Wednesday, February 23, 2011

Thoughts on detachment

One of the hardest things to do is to be consistent. It's also one of the most important, so people either struggle and show the wears of the fight or avoid the struggle and allow ebbs and flow to dictate the terms of whatever their situation is. In order to stay consistent, there must be a degree of separation as well as stability in the mind of the person striving for that level.

Passion is good, but it cannot become the fire that burns down the house. Emotions can lift, or it can weigh. Being able to see yourself almost from a third person is a good way to keep yourself from braving the full strength of emotional blasts, both positive and negative. Too much emotion can lead to paralysis, and hinder mobilization of action.

Being able to objectively view situations and emotion is very critical for mental stability, especially through a stressful time period. It is something that takes practice, and a daily reminder to do this is needed.
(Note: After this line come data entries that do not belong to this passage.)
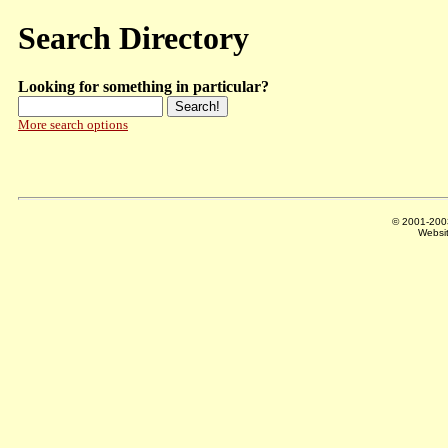
Search Directory
Looking for something in particular?
More search options
© 2001-20
Websi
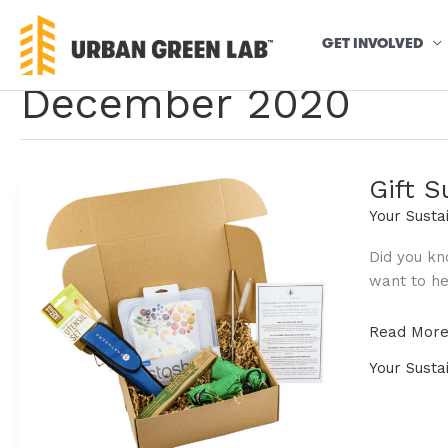
Skip
to
GET INVOLVED
content
December 2020
Gift S
Your Susta
Did you kn
want to hel
Gift
Read More
Sustainabl
Your Susta
this
Holiday
Season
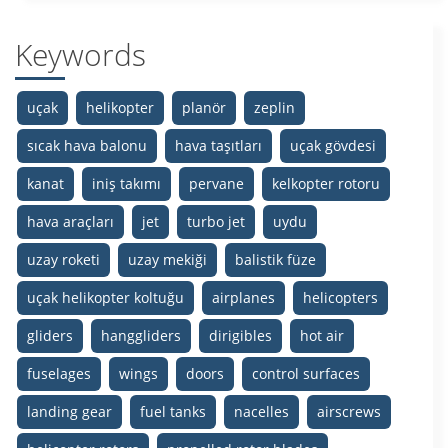
Keywords
uçak
helikopter
planör
zeplin
sıcak hava balonu
hava taşıtları
uçak gövdesi
kanat
iniş takımı
pervane
kelkopter rotoru
hava araçları
jet
turbo jet
uydu
uzay roketi
uzay mekiği
balistik füze
uçak helikopter koltuğu
airplanes
helicopters
gliders
hanggliders
dirigibles
hot air
fuselages
wings
doors
control surfaces
landing gear
fuel tanks
nacelles
airscrews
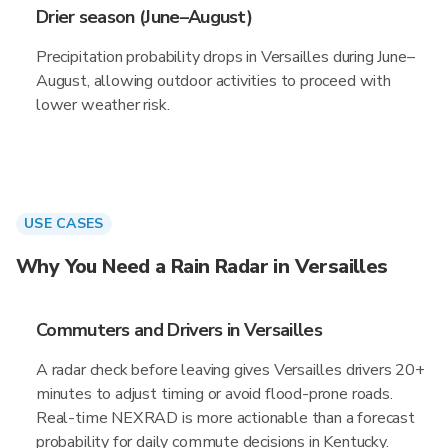
Drier season (June–August)
Precipitation probability drops in Versailles during June–
August, allowing outdoor activities to proceed with
lower weather risk.
USE CASES
Why You Need a Rain Radar in Versailles
Commuters and Drivers in Versailles
A radar check before leaving gives Versailles drivers 20+
minutes to adjust timing or avoid flood-prone roads.
Real-time NEXRAD is more actionable than a forecast
probability for daily commute decisions in Kentucky.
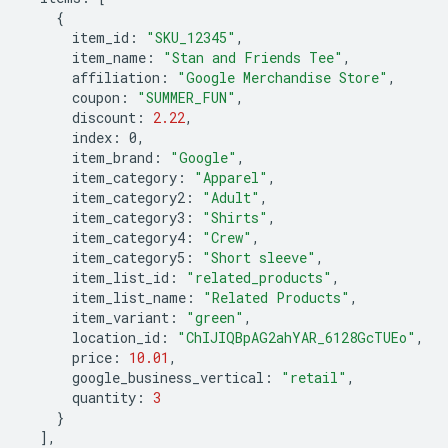
{
item_id
:
"SKU_12345"
,
item_name
:
"Stan and Friends Tee"
,
affiliation
:
"Google Merchandise Store"
,
coupon
:
"SUMMER_FUN"
,
discount
:
2.22
,
index
:
0
,
item_brand
:
"Google"
,
item_category
:
"Apparel"
,
item_category2
:
"Adult"
,
item_category3
:
"Shirts"
,
item_category4
:
"Crew"
,
item_category5
:
"Short sleeve"
,
item_list_id
:
"related_products"
,
item_list_name
:
"Related Products"
,
item_variant
:
"green"
,
location_id
:
"ChIJIQBpAG2ahYAR_6128GcTUEo"
,
price
:
10.01
,
google_business_vertical
:
"retail"
,
quantity
:
3
}
],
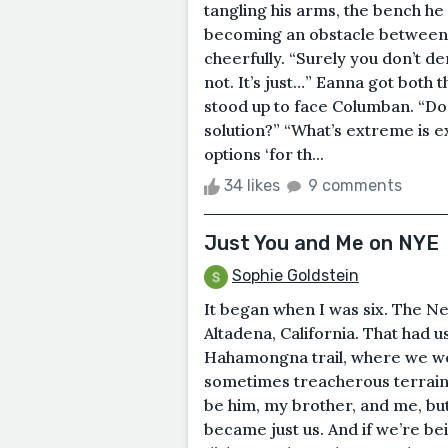
tangling his arms, the bench h
becoming an obstacle between 
cheerfully. “Surely you don’t de
not. It’s just…” Eanna got both
stood up to face Columban. “Doe
solution?” “What’s extreme is 
options ‘for th...
34 likes
9 comments
Just You and Me on NYE
Sophie Goldstein
It began when I was six. The Ne
Altadena, California. That had 
Hahamongna trail, where we wo
sometimes treacherous terrain, o
be him, my brother, and me, bu
became just us. And if we’re be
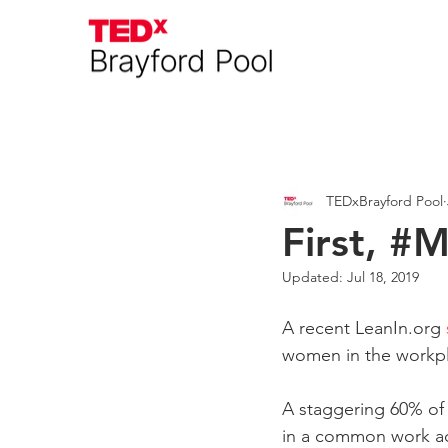
Everything
Interviews
A
TEDxBrayford Pool
First, #
Updated:
Jul 18, 2019
A recent LeanIn.org 
women in the workpl
A staggering 60% of
in a common work act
Also critical to consistency is a continued awareness of the big picture. What are the purposes of your actions you want to be consistent in? Where do you hope to go with being able to keep your nose to the grindstone with these actions for a long stretch of time? Do you want it enough to not become knocked off course by changes in circumstances and mentalities?

Monday, February 21, 2011

Switching up the objectives...

I'm going to be reviving this blog, hopefully for good this time. Since the blog's name is improving-daily, I figure it is a way to track my progress in different important areas of my life. In the future I hope to look back and track my changes in thought, habits, and ethos, for the better. At the moment I am not sure how to attack my shortcomings, but I know that I need to seize moments and time while I can still say I have plenty of it.

For a couple of months now I have been looking more into mental training as a part of martial arts curriculums. Clearly one of my biggest weaknesses as a person, is control, and as an extension of that, vision. Or maybe it is the other way around? I often lack clarity in what I am trying to accomplish, and in turn I do not control myself in moving myself towards tasks and goals. This has been a big problem in the past as I would often sit with no movement towards an objective, letting time and respect slip away. When I was a kid this was a huge problem in being consistent with my goals, coupled with the fact that I was a restless little boy. I will end this entry for now since this window has been up for far too long, but I will keep this blog consistent with updates.